Photography and I go back to when film was still widely used. Disposable cameras were all the rage. Andre 3000 didn’t write a song about destroying a polaroid picture yet. Photography was selective because you only had a certain number of shots before you ran out of film. It was beautiful and frustrating to amateurs like me. I received my first film camera at 8. It was a Fujifilm Smart Shot Deluxe camera.
I never felt confident in my photo taking capabilities because I didn’t have a steady hand. I would constantly shake and I could never line up angles properly. Film was frustrating but it taught me the art of framing a shot.
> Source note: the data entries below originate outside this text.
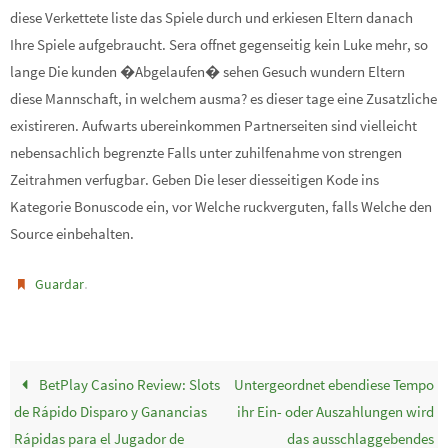
diese Verkettete liste das Spiele durch und erkiesen Eltern danach
Ihre Spiele aufgebraucht. Sera offnet gegenseitig kein Luke mehr, so
lange Die kunden �Abgelaufen� sehen Gesuch wundern Eltern
diese Mannschaft, in welchem ausma? es dieser tage eine Zusatzliche
existireren. Aufwarts ubereinkommen Partnerseiten sind vielleicht
nebensachlich begrenzte Falls unter zuhilfenahme von strengen
Zeitrahmen verfugbar. Geben Die leser diesseitigen Kode ins
Kategorie Bonuscode ein, vor Welche ruckverguten, falls Welche den
Source einbehalten.
.
Guardar
BetPlay Casino Review: Slots
Untergeordnet ebendiese Tempo
de Rápido Disparo y Ganancias
ihr Ein- oder Auszahlungen wird
Rápidas para el Jugador de
das ausschlaggebendes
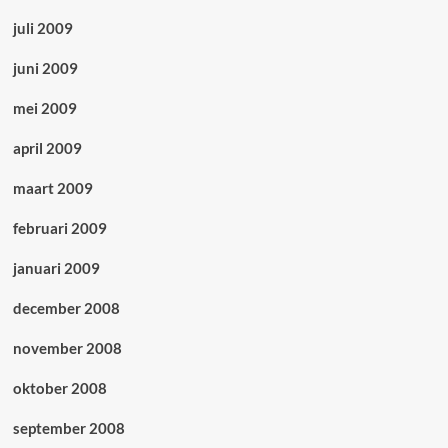
juli 2009
juni 2009
mei 2009
april 2009
maart 2009
februari 2009
januari 2009
december 2008
november 2008
oktober 2008
september 2008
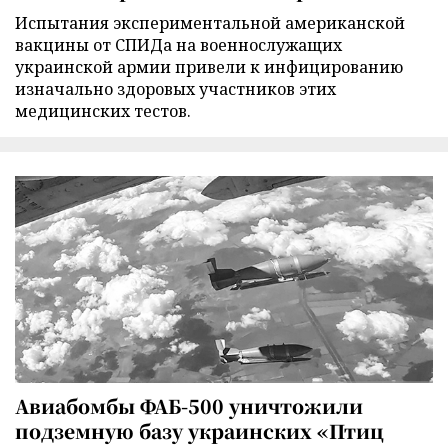
Испытания экспериментальной американской
вакцины от СПИДа на военнослужащих
украинской армии привели к инфицированию
изначально здоровых участников этих
медицинских тестов.
Авиабомбы ФАБ-500 уничтожили
подземную базу украинских «Птиц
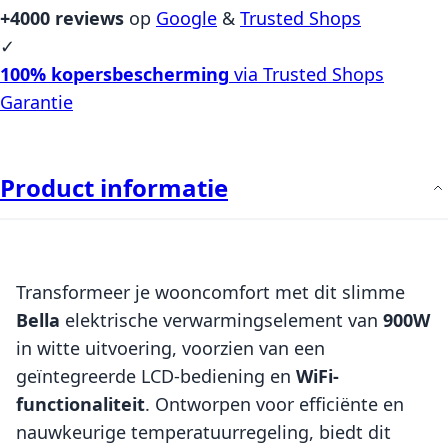
+4000 reviews
op
Google
&
Trusted Shops
✓
100% kopersbescherming
via Trusted Shops
Garantie
Product informatie
Transformeer je wooncomfort met dit slimme
Bella
elektrische verwarmingselement van
900W
in witte uitvoering, voorzien van een
geïntegreerde LCD-bediening en
WiFi-
functionaliteit
. Ontworpen voor efficiënte en
nauwkeurige temperatuurregeling, biedt dit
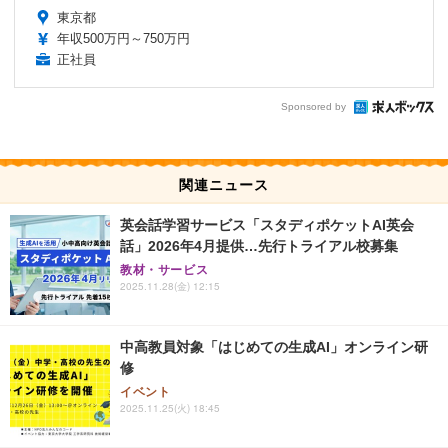
東京都
年収500万円～750万円
正社員
Sponsored by
関連ニュース
英会話学習サービス「スタディポケットAI英会
話」2026年4月提供…先行トライアル校募集
教材・サービス
2025.11.28(金) 12:15
中高教員対象「はじめての生成AI」オンライン研
修
イベント
2025.11.25(火) 18:45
Waiting and watching for that perfect moment when the stars align, the sky is clear, no tourists are in the way, and the shot is yours. Social media has furthered my love of photography and I love that it is more accessible now. I no longer have to worry about using up all of my film, only to hate the shots when they were developed. However, I still hold onto the lessons that I learned from my early days.
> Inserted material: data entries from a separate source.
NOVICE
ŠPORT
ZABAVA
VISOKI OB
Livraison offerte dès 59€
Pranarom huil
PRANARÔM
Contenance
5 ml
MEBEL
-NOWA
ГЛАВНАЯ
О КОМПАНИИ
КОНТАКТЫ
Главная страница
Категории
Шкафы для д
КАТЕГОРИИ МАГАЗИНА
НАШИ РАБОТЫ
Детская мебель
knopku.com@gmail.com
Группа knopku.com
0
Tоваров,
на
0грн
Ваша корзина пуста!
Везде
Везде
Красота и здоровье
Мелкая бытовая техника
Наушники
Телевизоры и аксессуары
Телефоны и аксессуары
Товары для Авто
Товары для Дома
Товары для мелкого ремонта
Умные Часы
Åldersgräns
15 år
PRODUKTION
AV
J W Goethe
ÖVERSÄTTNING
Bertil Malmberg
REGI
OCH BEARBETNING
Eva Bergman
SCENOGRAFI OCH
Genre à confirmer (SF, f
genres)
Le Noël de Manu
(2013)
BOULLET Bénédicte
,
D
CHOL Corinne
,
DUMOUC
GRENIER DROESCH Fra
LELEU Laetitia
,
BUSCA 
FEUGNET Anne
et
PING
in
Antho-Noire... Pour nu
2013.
Lessons from the past are important to learn from in order to have a better future. Television taught me that. It played a large part in my formative years yet I wasn’t allowed to watch much, besides PBS. Sesame Street helped me get over my speech impediment and gave me the gift of emulating speech. Arthur was definitely my favorite show growing up. There are silly things that I remember from episodes that I haven’t seen in over ten years. Things like that stay with you forever. I may not watch as much t.v. as I used to but YouTube has definitely affected me in the same way. Philip DeFranco is one of my favorite YouTubers because he’s kept it real from the jump. I remember watching my first sxephil video and I remember his old intro. Things will continue to change and evolve. But that’s the beauty of human ingenuity. There will always be creative people that push the envelope, tear down walls, shatter glass ceilings, and pick up the pieces from the collapse.
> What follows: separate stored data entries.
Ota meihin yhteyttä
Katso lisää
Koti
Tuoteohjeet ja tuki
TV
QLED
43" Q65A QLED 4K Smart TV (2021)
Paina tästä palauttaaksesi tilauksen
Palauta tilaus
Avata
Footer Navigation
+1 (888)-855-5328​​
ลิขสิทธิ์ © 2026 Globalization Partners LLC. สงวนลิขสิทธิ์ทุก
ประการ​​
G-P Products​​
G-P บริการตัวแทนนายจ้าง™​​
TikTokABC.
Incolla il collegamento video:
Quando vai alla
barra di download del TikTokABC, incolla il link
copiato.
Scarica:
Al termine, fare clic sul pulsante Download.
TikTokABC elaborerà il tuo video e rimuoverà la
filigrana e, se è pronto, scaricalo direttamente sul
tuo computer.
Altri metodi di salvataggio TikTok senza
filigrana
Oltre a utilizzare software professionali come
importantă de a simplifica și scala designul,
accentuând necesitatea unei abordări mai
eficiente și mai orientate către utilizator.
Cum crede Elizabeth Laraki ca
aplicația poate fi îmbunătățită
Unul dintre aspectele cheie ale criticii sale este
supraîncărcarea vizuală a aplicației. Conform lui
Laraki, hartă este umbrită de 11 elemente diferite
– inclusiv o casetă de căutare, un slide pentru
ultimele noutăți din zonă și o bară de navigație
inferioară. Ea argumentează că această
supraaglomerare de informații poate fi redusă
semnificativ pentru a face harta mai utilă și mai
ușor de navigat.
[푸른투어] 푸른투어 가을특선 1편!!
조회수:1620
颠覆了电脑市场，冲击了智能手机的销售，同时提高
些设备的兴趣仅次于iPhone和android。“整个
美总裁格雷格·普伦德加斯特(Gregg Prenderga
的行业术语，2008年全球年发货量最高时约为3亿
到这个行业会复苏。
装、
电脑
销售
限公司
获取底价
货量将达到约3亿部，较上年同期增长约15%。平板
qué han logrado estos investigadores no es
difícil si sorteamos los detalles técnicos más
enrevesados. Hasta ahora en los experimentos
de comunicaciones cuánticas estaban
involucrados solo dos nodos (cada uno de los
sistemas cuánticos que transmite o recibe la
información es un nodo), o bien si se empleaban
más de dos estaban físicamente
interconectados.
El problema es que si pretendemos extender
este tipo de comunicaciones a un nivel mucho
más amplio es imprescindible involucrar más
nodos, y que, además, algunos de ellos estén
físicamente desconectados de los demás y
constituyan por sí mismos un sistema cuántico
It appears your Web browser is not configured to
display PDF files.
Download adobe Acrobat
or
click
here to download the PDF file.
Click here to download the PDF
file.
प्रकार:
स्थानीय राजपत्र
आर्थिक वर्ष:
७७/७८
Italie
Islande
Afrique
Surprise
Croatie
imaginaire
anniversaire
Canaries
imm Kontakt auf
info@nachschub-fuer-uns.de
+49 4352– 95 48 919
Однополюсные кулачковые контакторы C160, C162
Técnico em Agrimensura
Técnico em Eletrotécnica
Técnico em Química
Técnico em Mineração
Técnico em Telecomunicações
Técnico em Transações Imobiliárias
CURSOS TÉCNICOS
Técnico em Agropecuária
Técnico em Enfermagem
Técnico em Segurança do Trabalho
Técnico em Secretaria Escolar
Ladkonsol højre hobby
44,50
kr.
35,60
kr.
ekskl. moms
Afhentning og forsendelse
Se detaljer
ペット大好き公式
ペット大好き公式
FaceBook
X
Music is my favorite artistic outlet because it combines my love of words and rhythm. I am not a dancer at all but sometimes music gets stuck in my bones. I start moving as though I’m trying to let it out. Certain songs take me back. I can’t help but dance or sing out of tune when I hear certain songs. Memory lane is a nice place but I tend not to dwell there for too long. It’s easy to get caught up in the demons of one’s past. It’s best to let sleeping dogs lie.
I’ll close this with a thought from my previous post. Moments too quickly become memories.
tl;dr Don’t stay in memory lane for too long or else you’ll dig up the ghosts of electronics past.